Aim of the task:
Make the copy match the entries below exactly, with no pictures carried over.

Source data:
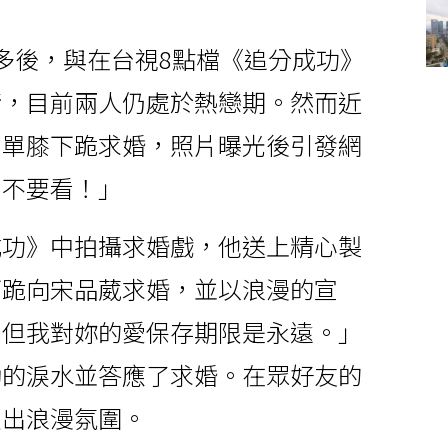
多後，與在台視8點檔《追分成功》
情，目前兩人仍處於熱戀期。然而近
星單膝下跪求婚，照片曝光後引發網
白不要看！」
成功》中拍攝求婚戲，他送上精心製
下跪向宋品葳求婚，並以浪漫的宣
，但我對妳的愛保存期限是永遠。」
動的淚水並答應了求婚。在眾好友的
造出浪漫氛圍。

Answer to this task:
多後，與在台視8點檔《追分成功》
情，目前兩人仍處於熱戀期。然而近
星單膝下跪求婚，照片曝光後引發網
白不要看！」
成功》中拍攝求婚戲，他送上精心製
下跪向宋品葳求婚，並以浪漫的宣
，但我對妳的愛保存期限是永遠。」
動的淚水並答應了求婚。在眾好友的
造出浪漫氛圍。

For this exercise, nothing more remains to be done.